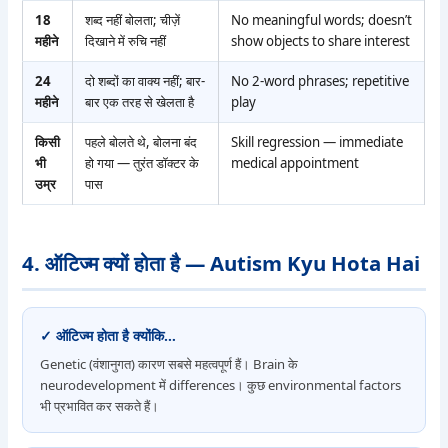
18
शब्द नहीं बोलता; चीज़ें
No meaningful words; doesn’t
महीने
दिखाने में रुचि नहीं
show objects to share interest
24
दो शब्दों का वाक्य नहीं; बार-
No 2-word phrases; repetitive
महीने
बार एक तरह से खेलता है
play
किसी
पहले बोलते थे, बोलना बंद
Skill regression — immediate
भी
हो गया — तुरंत डॉक्टर के
medical appointment
उम्र
पास
4. ऑटिज्म क्यों होता है — Autism Kyu Hota Hai
✓ ऑटिज्म होता है क्योंकि…
Genetic (वंशानुगत) कारण सबसे महत्वपूर्ण हैं। Brain के
neurodevelopment में differences। कुछ environmental factors
भी प्रभावित कर सकते हैं।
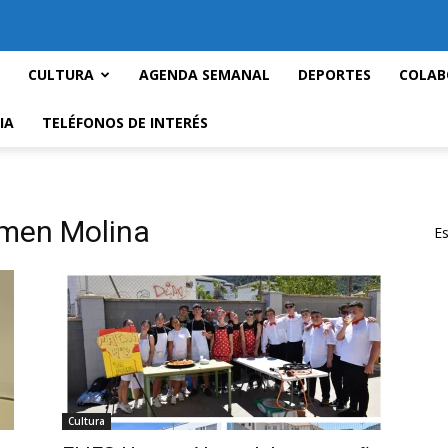
CULTURA
AGENDA SEMANAL
DEPORTES
COLAB
IA
TELÉFONOS DE INTERÉS
rmen Molina
Es
Cultura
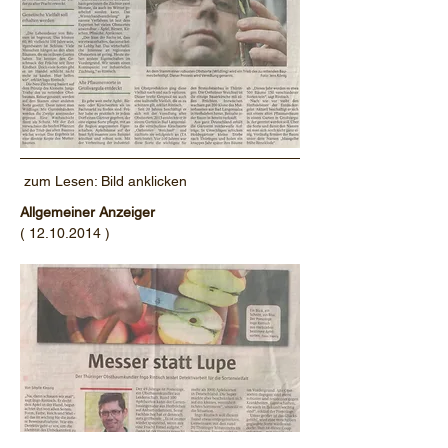
zum Lesen: Bild anklicken
Allgemeiner Anzeiger
(
12.10.2014
)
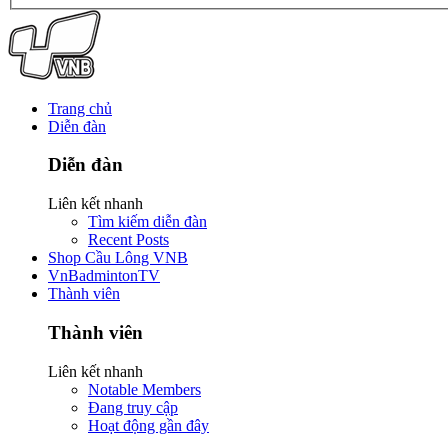
Trang chủ
Diễn đàn
Diễn đàn
Liên kết nhanh
Tìm kiếm diễn đàn
Recent Posts
Shop Cầu Lông VNB
VnBadmintonTV
Thành viên
Thành viên
Liên kết nhanh
Notable Members
Đang truy cập
Hoạt động gần đây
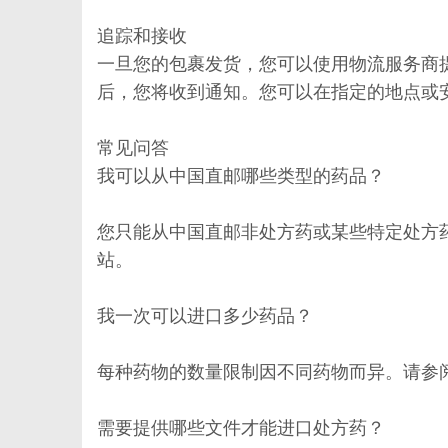
追踪和接收
一旦您的包裹发货，您可以使用物流服务商
后，您将收到通知。您可以在指定的地点或
常见问答
我可以从中国直邮哪些类型的药品？
您只能从中国直邮非处方药或某些特定处方
站。
我一次可以进口多少药品？
每种药物的数量限制因不同药物而异。请参
需要提供哪些文件才能进口处方药？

— How to complete this task —
Exactly repeat every line from the line that includes "zum Lesen: Bild anklicken" to the end of the listing, and nothing else, leaving pictures out.

— Result for this task —
zum Lesen: Bild anklicken
Allgemeiner Anzeiger
(
12.10.2014
)
Trang chủ
Diễn đàn
Diễn đàn
Liên kết nhanh
Tìm kiếm diễn đàn
Recent Posts
Shop Cầu Lông VNB
VnBadmintonTV
Thành viên
Thành viên
Liên kết nhanh
Notable Members
Đang truy cập
Hoạt động gần đây
追踪和接收
一旦您的包裹发货，您可以使用物流服务商
后，您将收到通知。您可以在指定的地点或
常见问答
我可以从中国直邮哪些类型的药品？
您只能从中国直邮非处方药或某些特定处方
站。
我一次可以进口多少药品？
每种药物的数量限制因不同药物而异。请参
需要提供哪些文件才能进口处方药？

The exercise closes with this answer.